[Requirement] Write down exactly the lines of the listing below, beginning with the one containing "400-0188-400" and closing with the final line.

[Supplied entries]
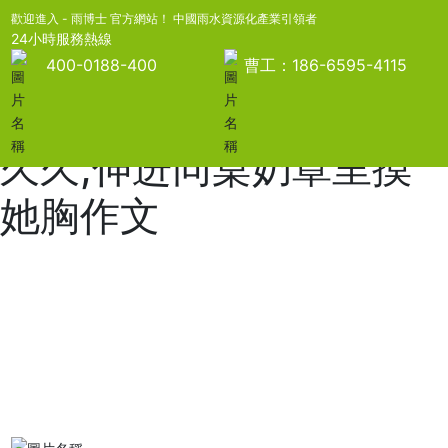
亚洲日韩国产av无码无码
歡迎進入 - 雨博士 官方網站！ 中國雨水資源化產業引領者
24小時服務熱線
精品,国内少妇偷人精品
400-0188-400
曹工：186-6595-4115
免费,国产精品一区二区
久久,伸进同桌奶罩里摸
她胸作文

[Task answer]
400-0188-400
曹工：186-6595-4115
免费,国产精品一区二区
久久,伸进同桌奶罩里摸
她胸作文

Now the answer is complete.